ASCII by Jason Scott

Jason Scott's Weblog

Hacking the Scantron —

I have a page of webstats for all my sites. I occasionally check it to see if anything’s funky. Since the textfiles.com sites are all hosted in various places, I don’t necessarily notice if something gets hit until the fun is over.

Such is the case when I found out that in 6 hours, over 24,000 people read a file about Hacking Scantrons.

Again, that’s TWENTY-FOUR THOUSAND.

In a web statistics generator, it looks like this:

The orange is how many unique sites visited within that day, and obviously a lot of unique sites visited that day.

For this, we can lay the blame on this file, decontextualized, being made a “digg” on digg.com which is basically a more level-playing-field version of slashdot. People can say “I digg this” and it gets moderated up or off the front page, as well as allowing others to comment, and so on. The link for this one is here. 1,215 people said they “dugg” this file, as of this writing. You can’t “undigg” as far as I can tell, so it’s either “positive” or “abstain” in the voting process. Oops!

There are apparently several ways to take on a “digg” that you don’t like, and the methods were attempted against this “dugg” link: Someone came along and created a fake scantron article link in a desperate attempt to get the original off the front page. And of course someone tried to submit another similar file to get themselves some diggs and that failed as well.

A much more informative aspect is the running commentary from the people linking over to this file, and it brings up a pressing situation that I’ve been studying in a roundabout way: information pollution. Since the web.textfiles.com file is being linked to directly, I think a lot of people might get the impression this is a living, vetted, working article. It just shows up on the main page of digg.com, presented with no useful context, with this description: “Sick of filling in those stupid bubbles? Want to artificially boost your academics? Scantron hacks… Note: the chapstick was just a BS rumor:”

No commentary of any usefulness about the article, and an implication that it is, in some way, useful and truthful. It’s not. It was written over 10 years ago, and even if it worked in some way (and the article doesn’t even imply it’s more than a little bit successful at best), it sure as heck isn’t going to work these days anywhere like it once did. But since the digg user presented it with little fanfare and hot-linked it, people who “just browse” find themselves lapping up information that is problematic indeed.

So why do I even have it up? Well, I’m a historian. Even a few years later, this file contains some interesting information outside of a questionable methodology for messing with scantrons: it shows how people were affected by these devices, gives ideas of the teenage desire to beat the system, shows the use of “how we did” verification via encrypted signature back then, and a host of other tangental signposts.

I would consider the happiness in which people will pick up this file, not even trying to determine its context, and go off on its usefulness or relevancy, to be equivalent to running into an antiques stores and trying the rusted dental tools in the back, right now, in your mouth, and then complaining that the experience was not hygenic or pleasureable.

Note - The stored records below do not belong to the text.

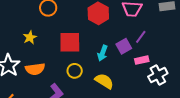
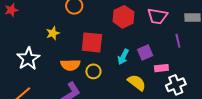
purple line: (141, 37) -> (178, 41), moved, turned -56
orange semicircle: (35, 69) -> (70, 65), moved
yellow semicircle: (104, 81) -> (137, 83), moved

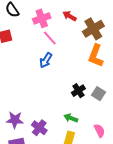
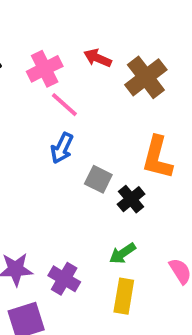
orange L-shape: (96, 56) -> (157, 158), moved
gray square: (99, 94) -> (98, 179), moved
green arrow: (71, 118) -> (123, 253), turned -48

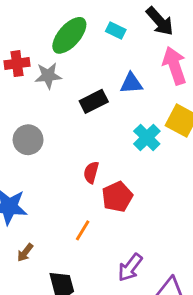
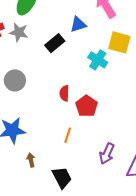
gray star: (48, 76) -> (19, 32), turned 30
brown arrow: (25, 253) -> (31, 160), turned 144

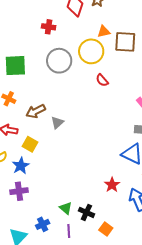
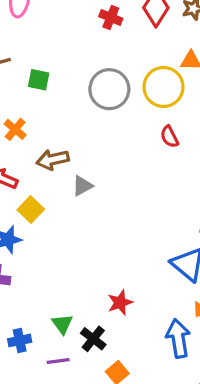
red cross: (49, 27) -> (111, 17), moved
green square: (15, 66) -> (39, 80), size x0.6
red star: (112, 185) -> (120, 303), moved
purple line: (69, 231) -> (58, 361), turned 72

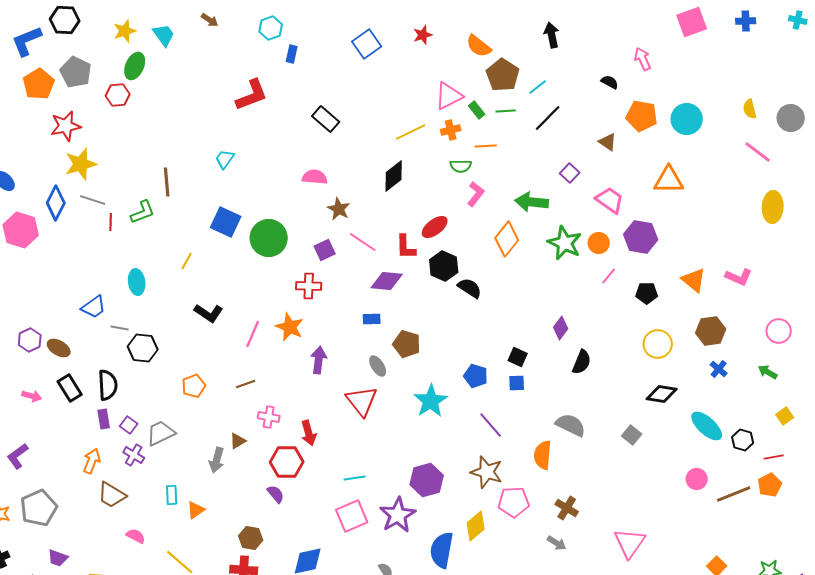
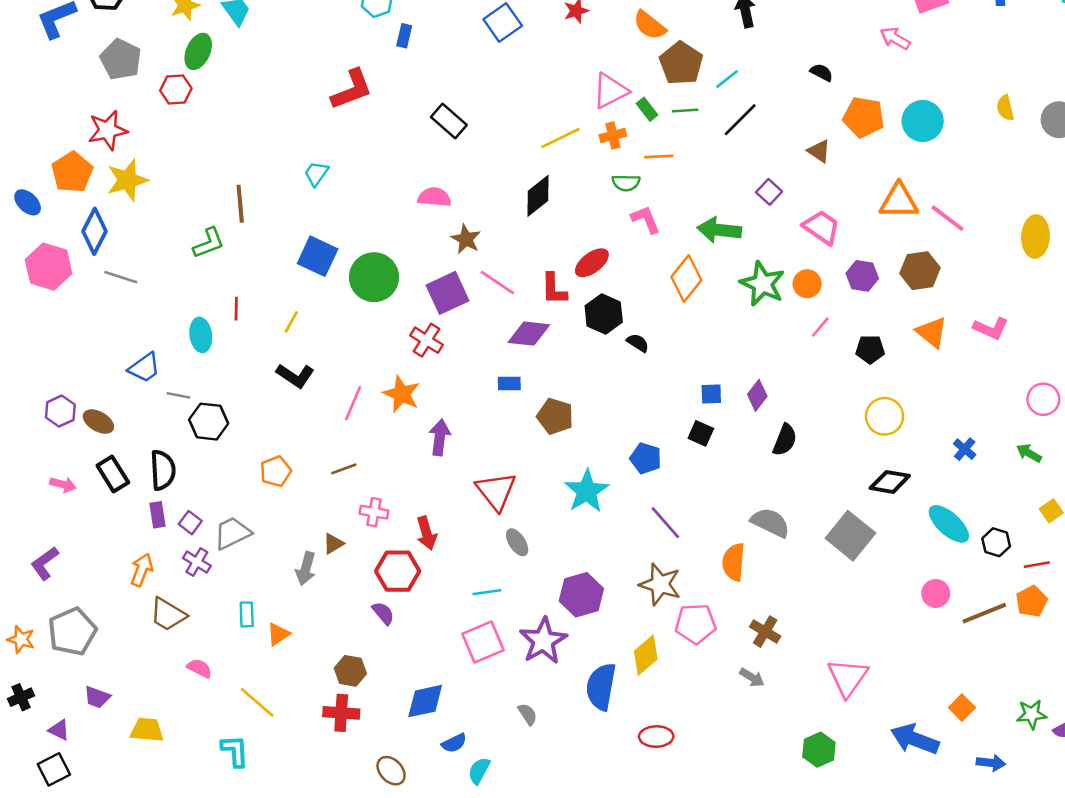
pink arrow: (643, 59) -> (895, 38), moved, turned -35
orange pentagon: (39, 84) -> (72, 172), moved
pink line: (758, 152) -> (948, 218), moved
pink L-shape: (476, 194) -> (646, 219), turned -60
gray line: (93, 200) -> (121, 277), moved
red line: (111, 222) -> (236, 309), moved
purple hexagon: (641, 237) -> (862, 276), size x0.7
purple square: (325, 250) -> (448, 293), size x1.5
yellow line: (187, 261) -> (291, 322), moved
red cross: (309, 286) -> (427, 340), turned 30
black semicircle: (470, 288) -> (638, 343), size x0.7
brown hexagon: (711, 331) -> (920, 271), moved
gray ellipse: (378, 366) -> (517, 542), moved
blue square: (517, 383) -> (711, 394), moved
gray square: (632, 435) -> (850, 536), size x1.8

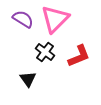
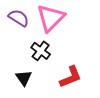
red L-shape: (79, 56) -> (71, 77), moved

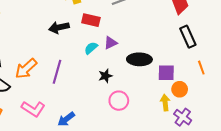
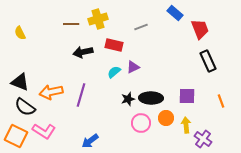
black ellipse: (139, 59) -> (151, 98), moved
orange line: (201, 68) -> (221, 101), moved
orange arrow: (26, 69) -> (51, 92), turned 30
orange circle: (180, 89) -> (166, 118), moved
pink L-shape: (33, 109) -> (44, 131), moved

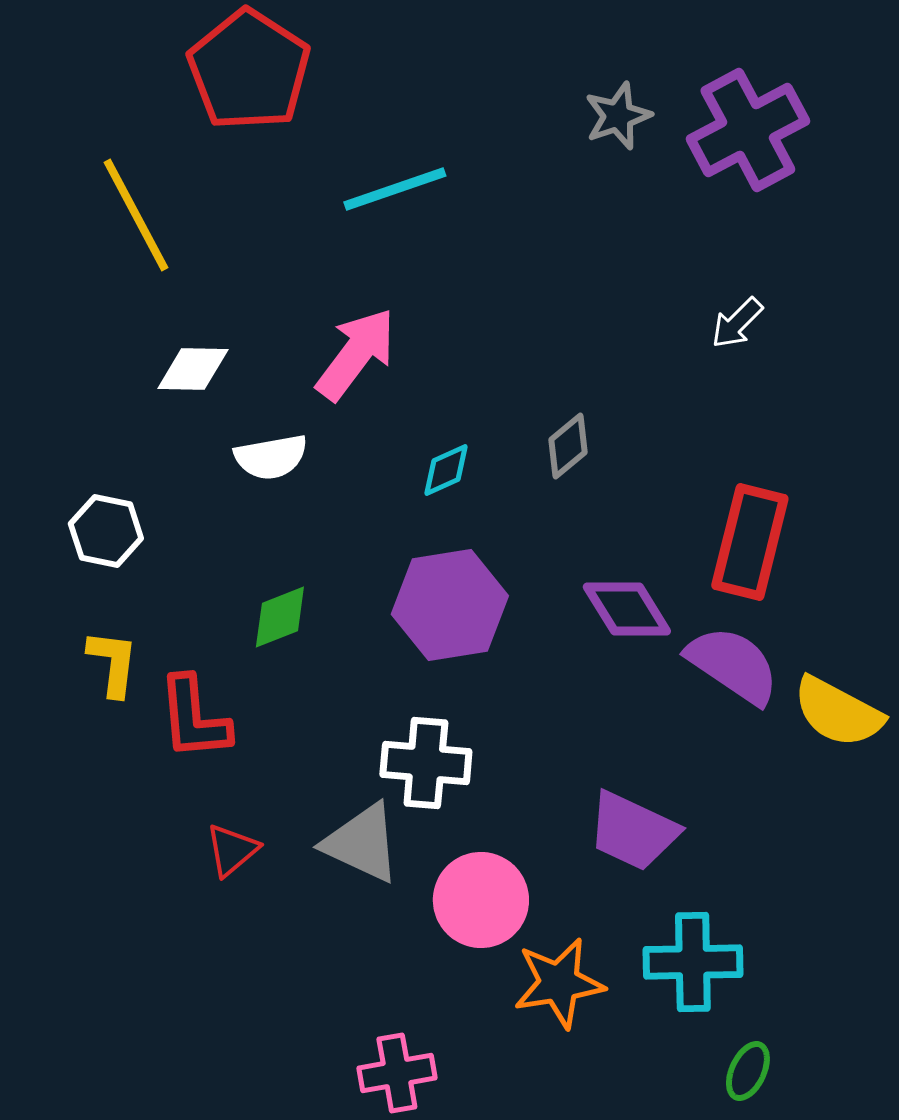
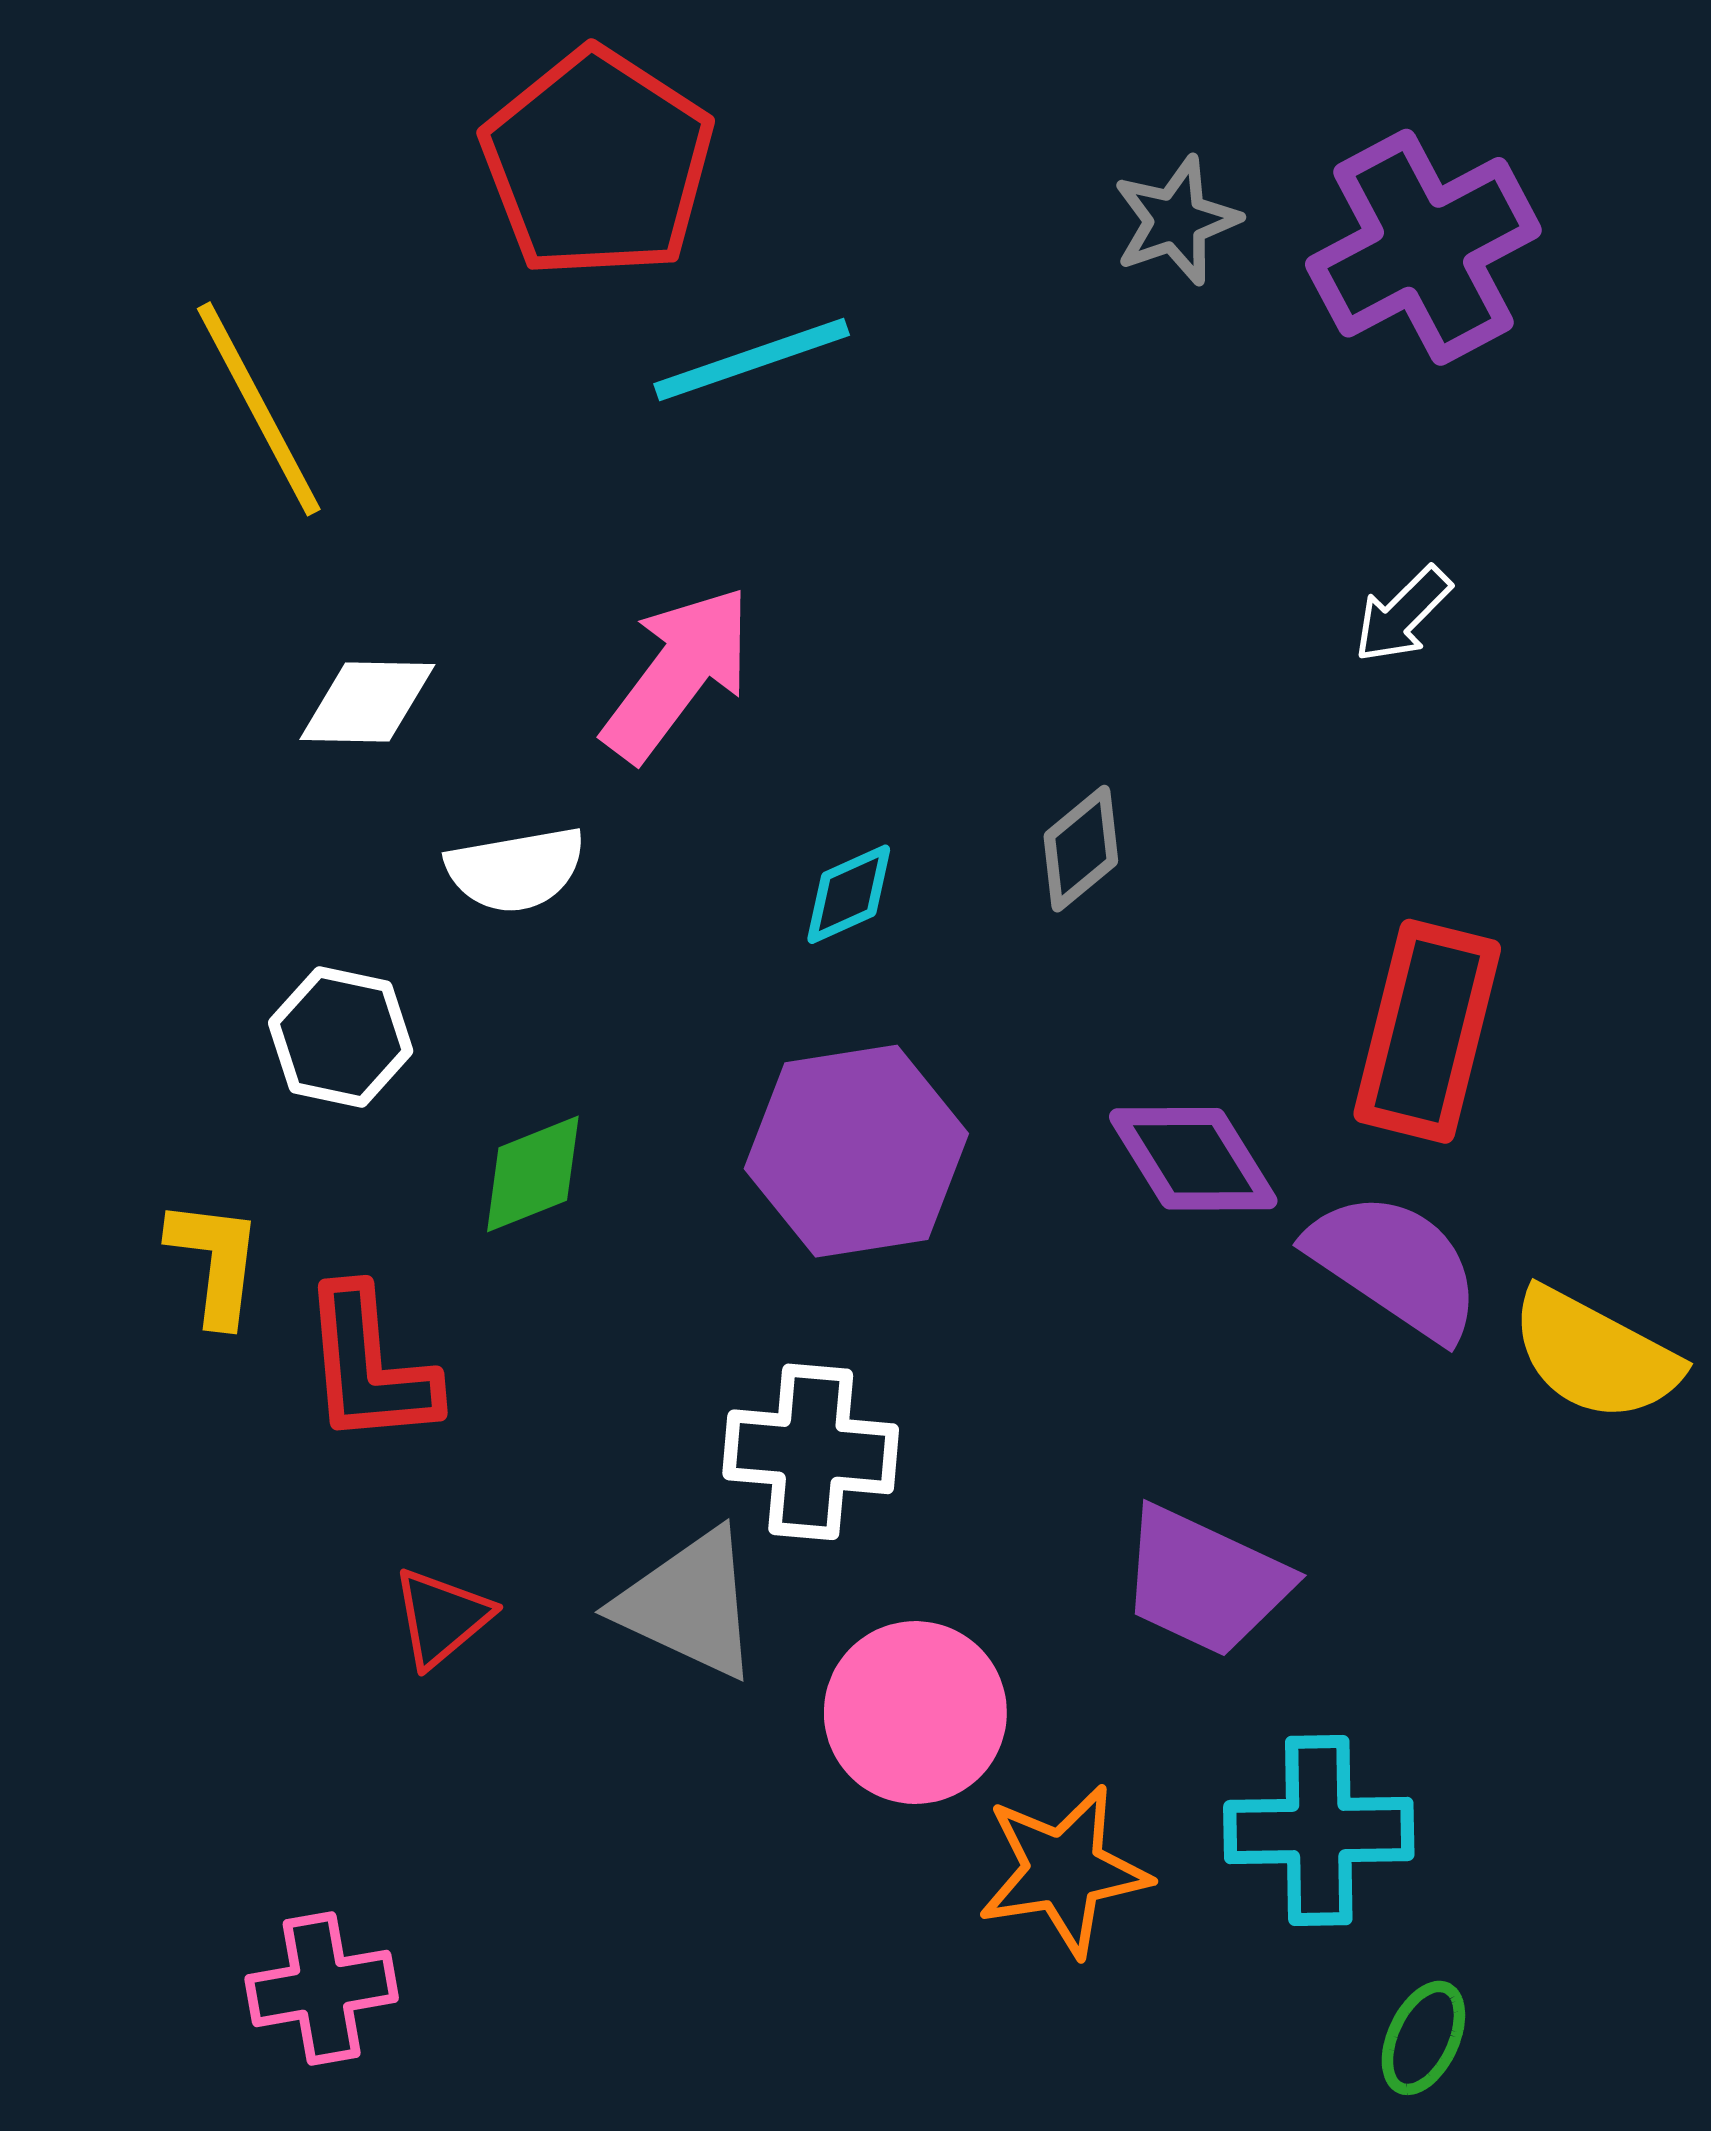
red pentagon: (249, 70) -> (598, 163), moved
white hexagon: (106, 531) -> (341, 1037), moved
pink cross: (397, 1073) -> (322, 1988), moved

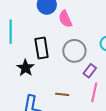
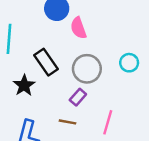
black rectangle: (42, 48) -> (46, 62), turned -30
purple rectangle: (90, 71) -> (78, 97), moved

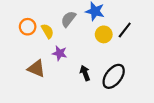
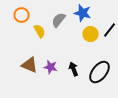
orange circle: (28, 27) -> (22, 15), moved
purple star: (60, 53) -> (51, 67), moved

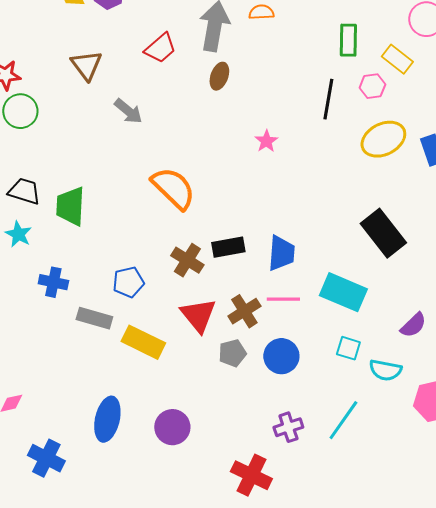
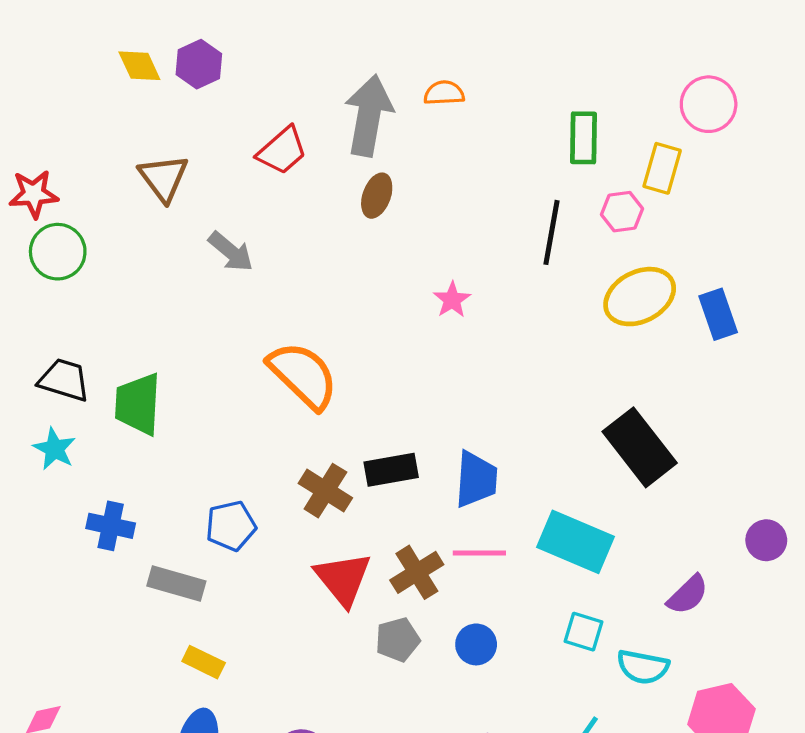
yellow rectangle: (397, 59) -> (662, 168), turned 68
yellow rectangle: (143, 342) -> (204, 662), moved, size x0.6
blue circle: (281, 356) -> (476, 644), size x0.7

Over time, this problem is going to get worse, as all manner of material is a single click away. I’m not saying something needs to be done, but it’s something I’m aware of and watching, and maybe as time goes on, I’ll comment on it more and think out more of what “information pollution” could mean.

I say this, of course, with the apparent equivalent of 500 smokestacks blasting out from the textfiles.com factory.


Categorised as: Uncategorized

Comments are disabled on this post


2 Comments

  1. Masked and Anonymous says:

    Actually, you can undigg things, but the link is hidden in an obscure part of the site. Just one of many reasons why Reddit is better than Digg.

  2. Mungojelly says:

    It’s Digg’s fault. The decision whether to put something on the front page of Digg is made by a whole bunch of users– based on their momentary first impression upon seeing the link. It should therefore be considered only a rumor mill. Anyone who takes things there as sovereign facts based on how many times they’ve been Dugg is a fool and deserves their ignorance.

    I’ve been thinking about strategies for verifying information online. The old school media wants us to believe that the way to get accurate information is to have a Very Smart Person sitting between you and the facts– thank you but no. That’s obviously no recipe for infallibility. Wikipedia (or rather, the strategy “put up a sketch version of the facts and then argue about it”) is proving to be just slightly closer to the mark than the old system, but it’s still pretty far off.

    I have a hunch that we could learn a lot about this task from the intelligence community (spies). Basically what they do is to distill what-is-true from tremendous amounts of imperfect data, through large numbers of imperfect (sometimes even treacherous!) agents. They know how to split the job down into small parts (compartmentalizing). They know how to analyze raw documents in ways that not only extract meaning, but extract meaning in ways that more meaning can easily be extracted from the composite of the extractions. I think we need to work on systems like that for citizen journalism.